Depuis la loi du 30 juin 1926, le commerçant, locataire d’un local commercial, est « propriétaire » de son bail. Lorsqu’il vendra son fonds de commerce, son acheteur n’aura pas à en renégocier les termes avec le « propriétaire des murs ». Lorsqu’un fonds de commerce prend de la valeur, le propriétaire de la boutique ne peut pas en profiter pour augmenter le loyer. © La revue foncière

Dans son leader-article du 25 octobre dernier, donné à la France Immobilière, bulletin mensuel de l’Union de la Propriété Bâtie de France, M. Ch. Ramarony, président de notre grande fédération nationale, et vice-président de l’Union Internationale de la Propriété Bâtie, s’exprimait en ces termes :

« Grâce à Dieu, nous ne sommes plus en 1918, ni même en 1922. La nécessité de se grouper, de se défendre, est sentie aujourd’hui par les propriétaires dans toutes les parties de la France. Nos associations se multiplient, leurs effectifs grossissent chaque jour. Il faut compter avec nous. Le droit de reprise, c’est-à-dire le droit pour le propriétaire de rentrer chez lui est une chose sacrée ; le droit pour le propriétaire de ne pas donner la jouissance de sa chose pour rien est non moins intangible. Nous n’y laisserons pas porter atteinte. Que tous les propriétaires nous y aident ! »

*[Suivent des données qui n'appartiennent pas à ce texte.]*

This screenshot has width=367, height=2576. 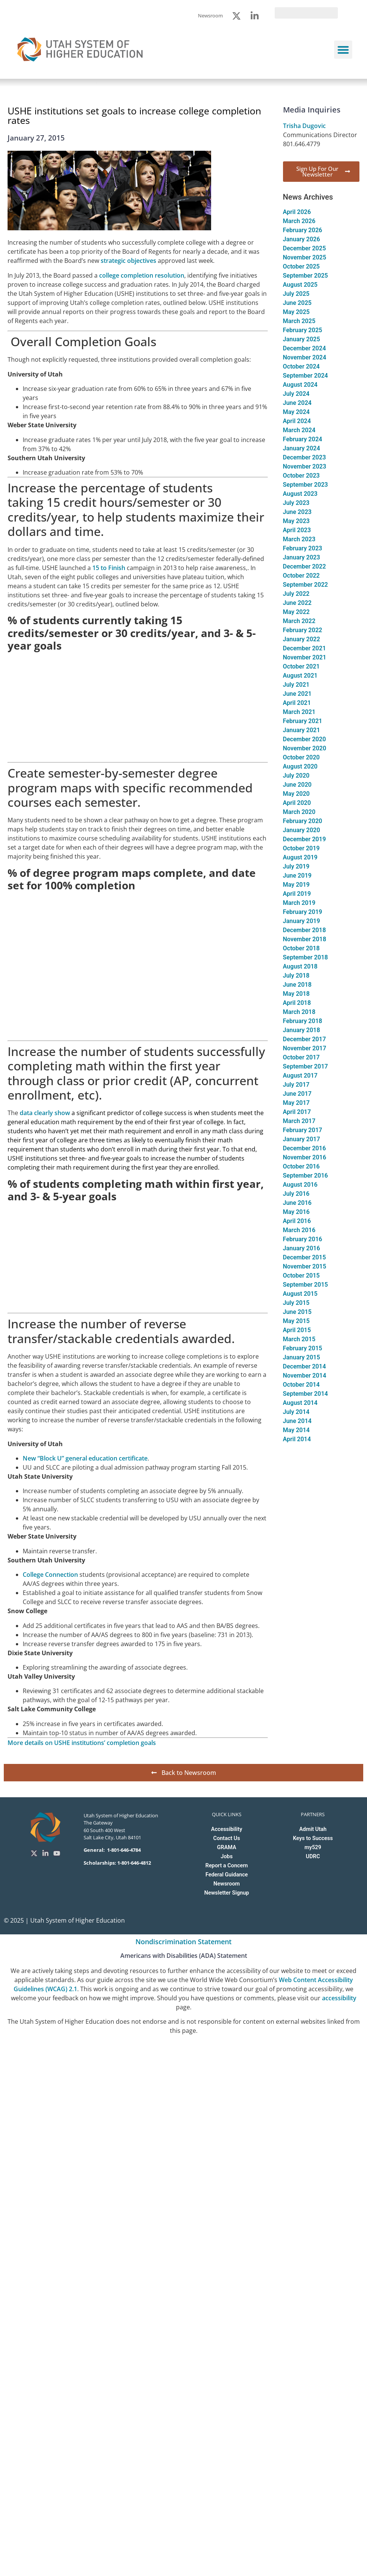 What do you see at coordinates (297, 421) in the screenshot?
I see `April 2024` at bounding box center [297, 421]. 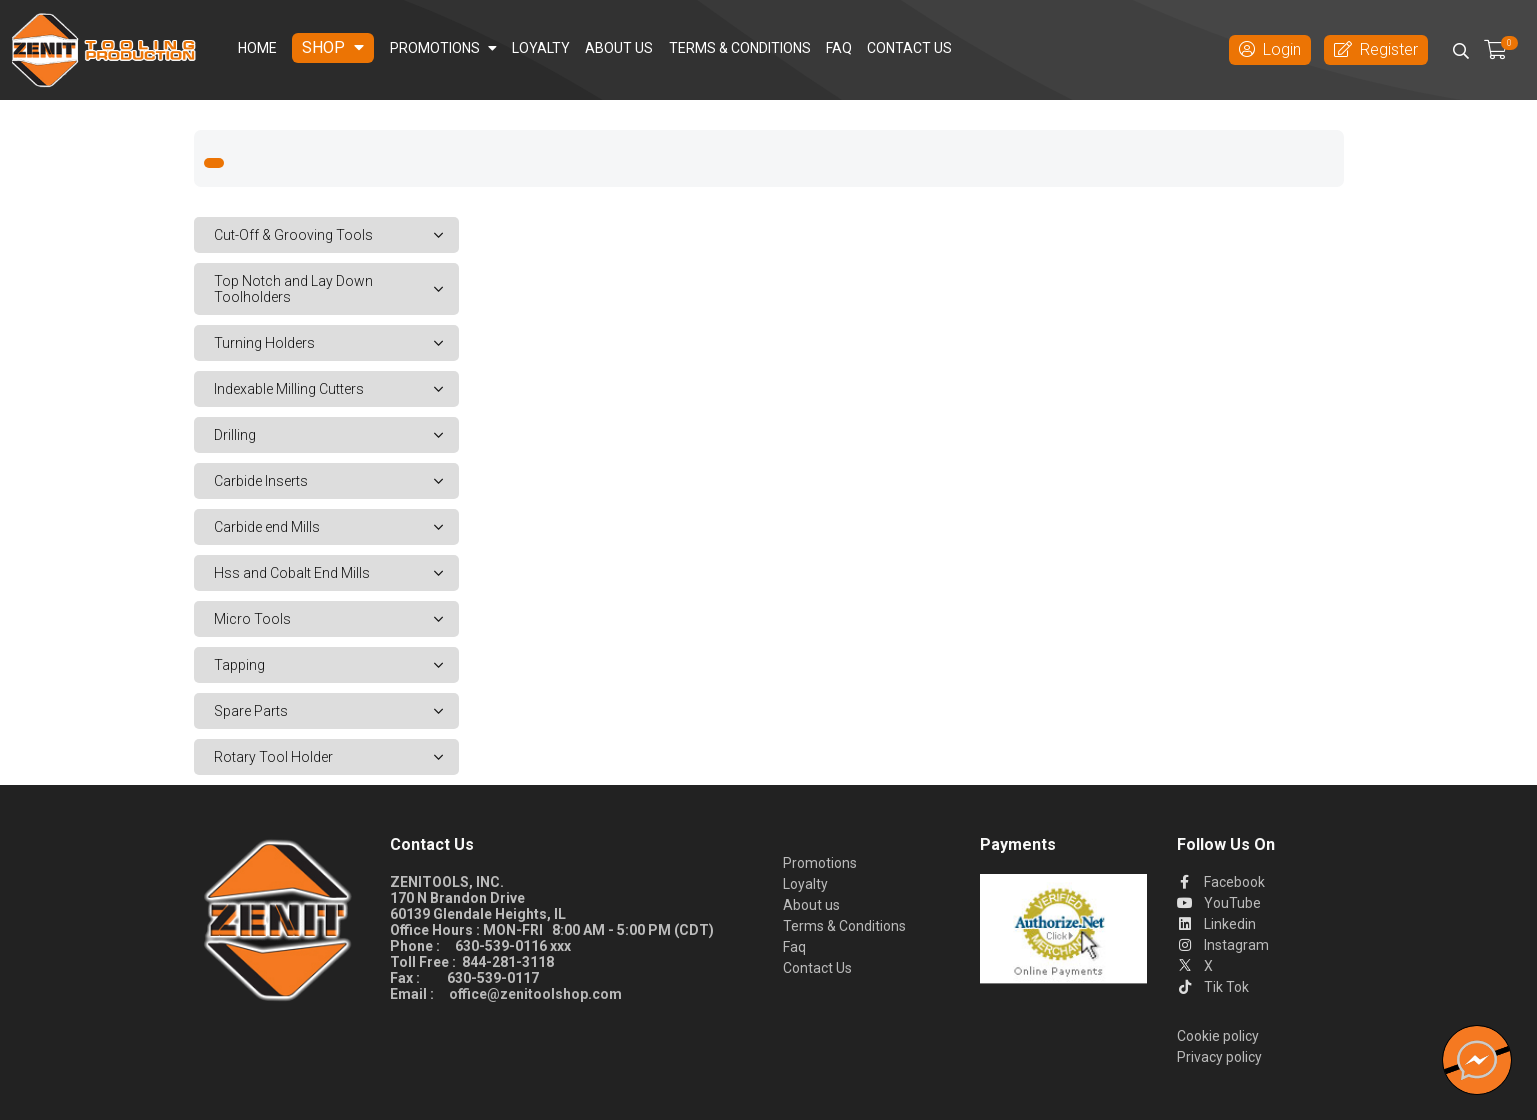 The width and height of the screenshot is (1537, 1120). Describe the element at coordinates (333, 47) in the screenshot. I see `Shop` at that location.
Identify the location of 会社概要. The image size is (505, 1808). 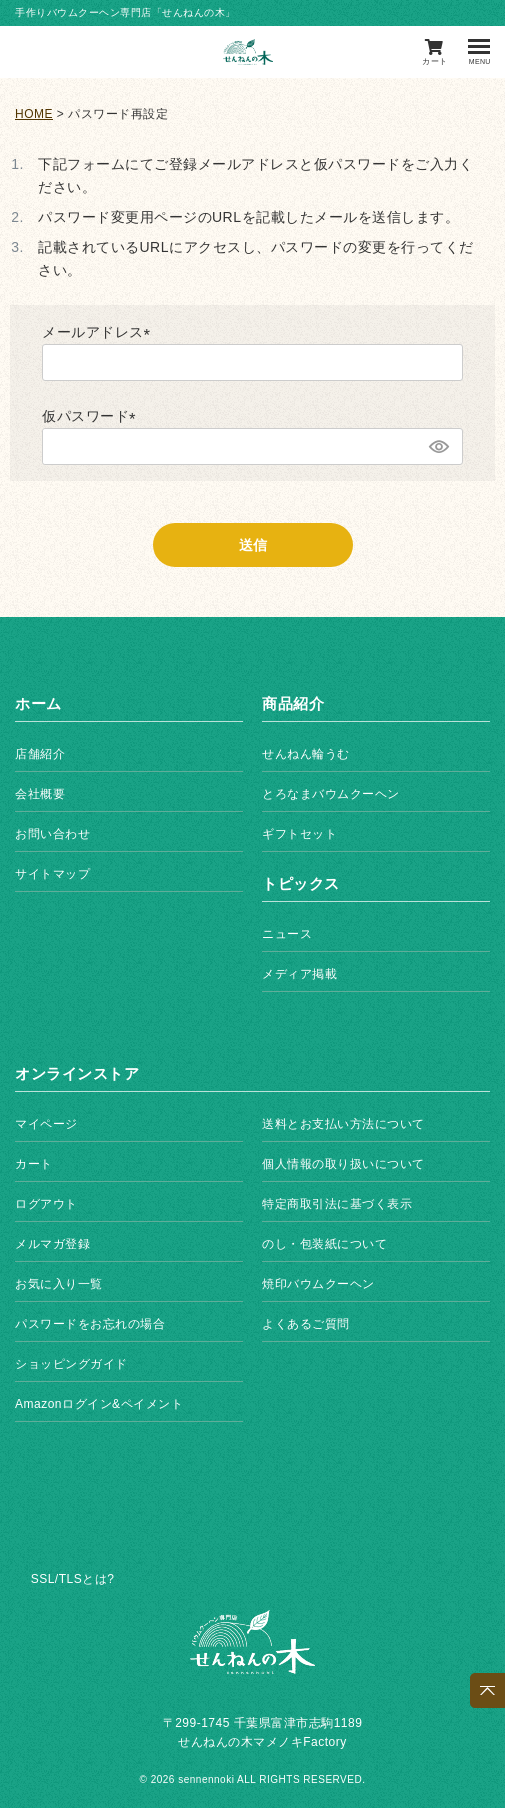 (40, 794).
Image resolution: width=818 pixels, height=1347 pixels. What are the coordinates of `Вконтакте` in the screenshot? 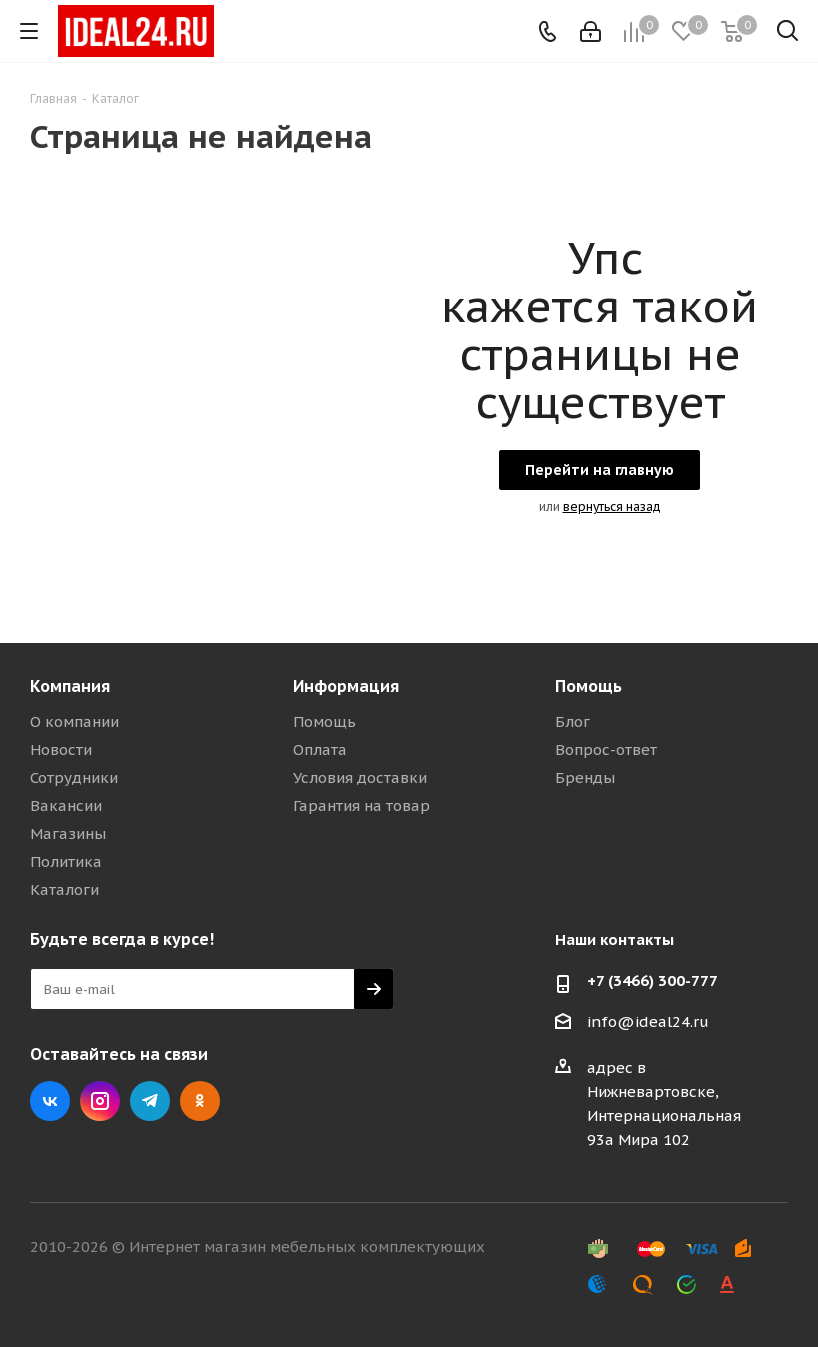 It's located at (50, 1101).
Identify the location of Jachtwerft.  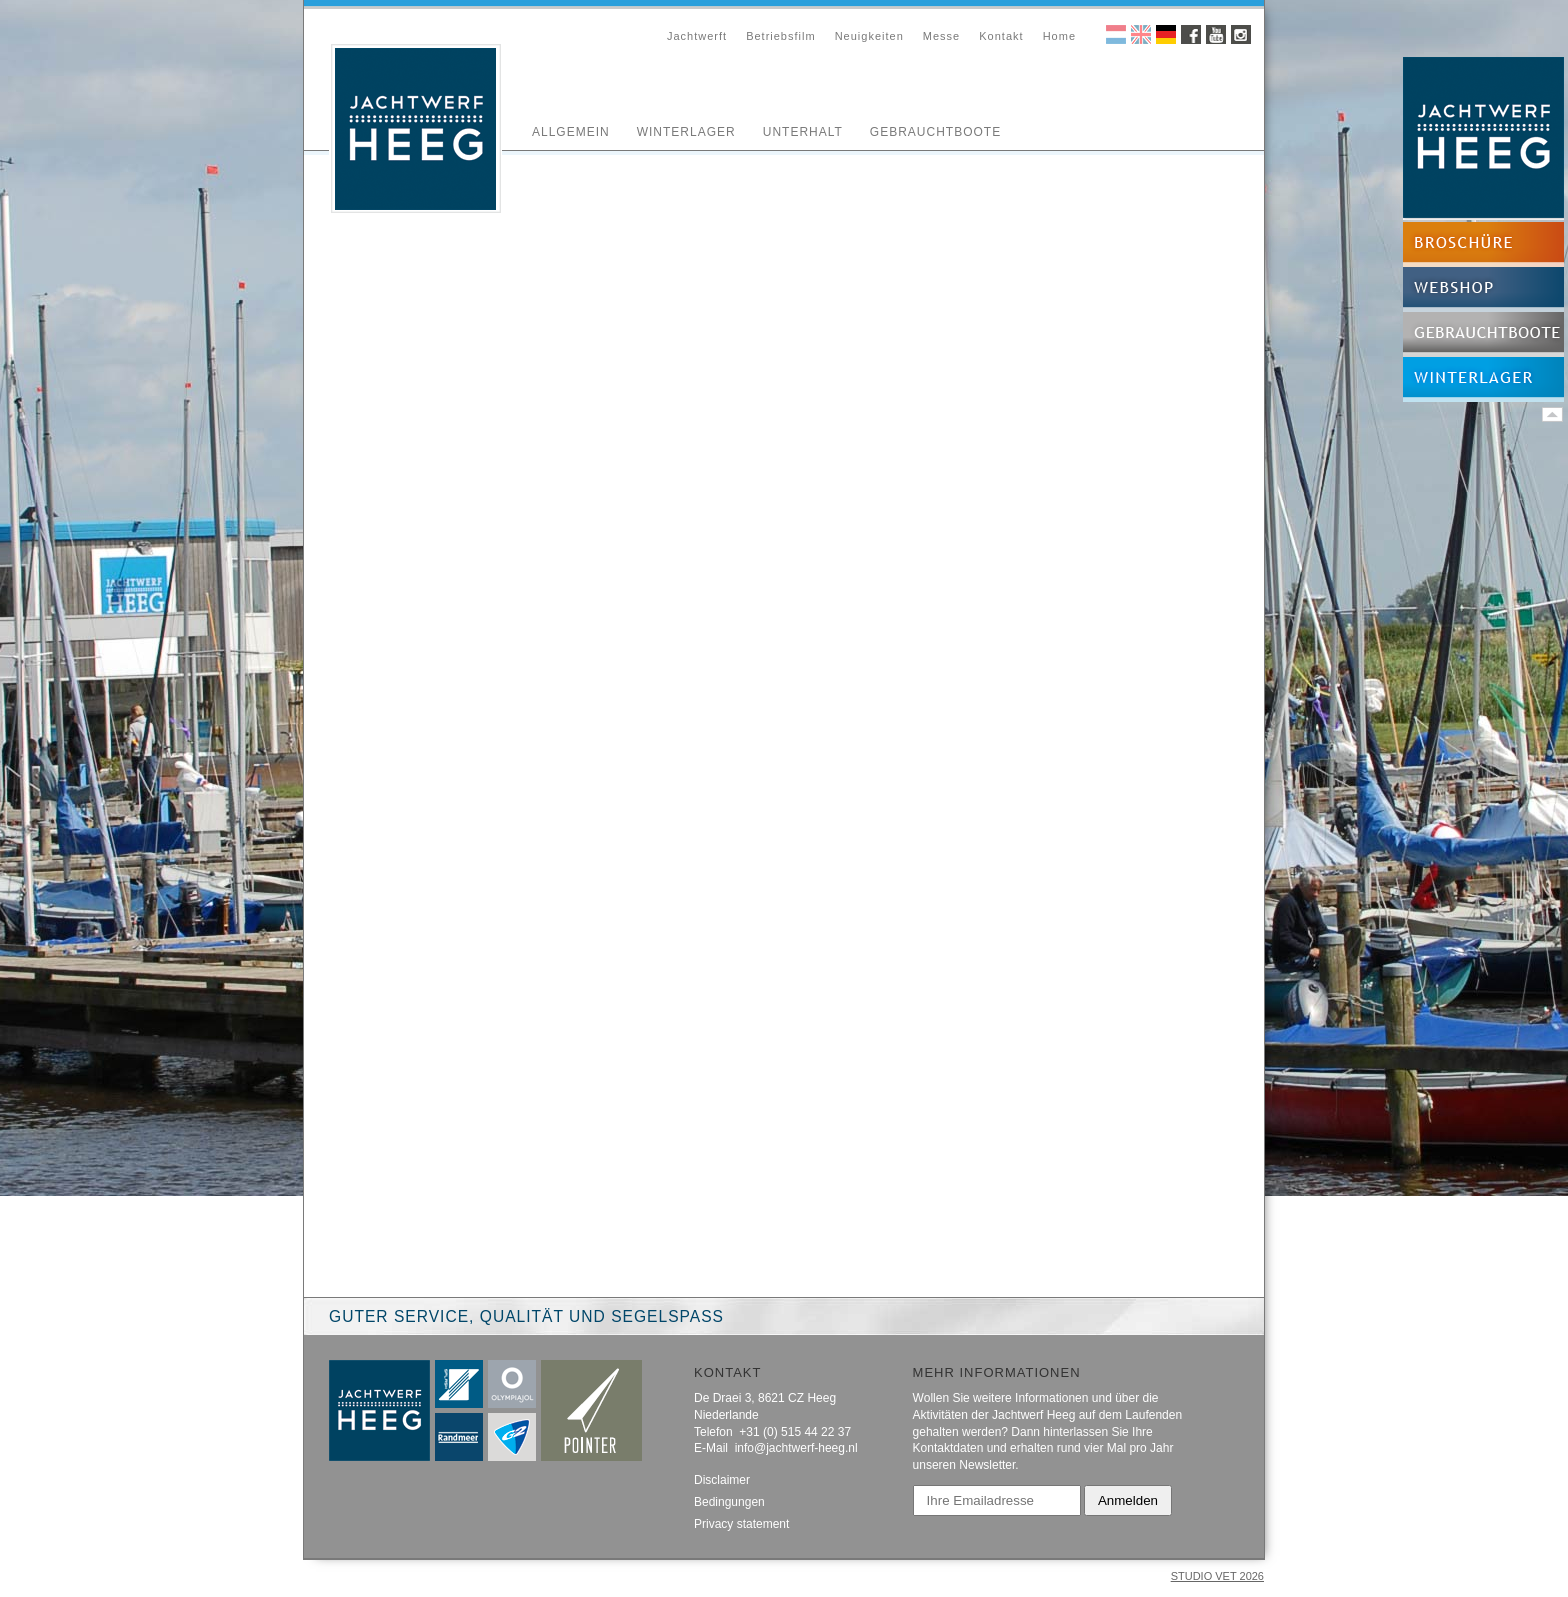 (697, 36).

Puisse cet éloquent appel à l’Union nécessaire, à la justice et à la raison être entendu dans notre pays, et avoir, par de là nos frontières, partout où les droits sacrés des propriétaires sont encore méconnus et menacés, le retentissement qu’il mérite ! ”

 


Décryptage historique

À l’occasion de l’arrivée dans les boîtes aux lettres des avis locaux d’impositions au cours de cet automne, l’Union nationale de la propriété immobilière (UNPI) s’indigne d’une forte augmentation de la taxe foncière, conséquence des frais engendrés par le « millefeuille » institutionnel. Elle réclame le plafonnement de la taxe foncière et de la taxe d’habitation 1.

L’UNPI est une association loi 1901 qui poursuit depuis 1964 les missions de l’Union de la propriété bâtie de France, qui s’exprime dans cet article de 1926. En 1893, les chambres syndicales des investisseurs immobiliers décident de se regrouper, en fondant l’Union de la propriété bâtie de France. Tout d’abord dévolue à la défense des propriétaires contre les volontés municipales de leur faire payer l’ensemble des dépenses destinées aux équipements d’assainissement, l’Union se focalise après la Première Guerre mondiale sur la libération des loyers 2 et sur la modération fiscale.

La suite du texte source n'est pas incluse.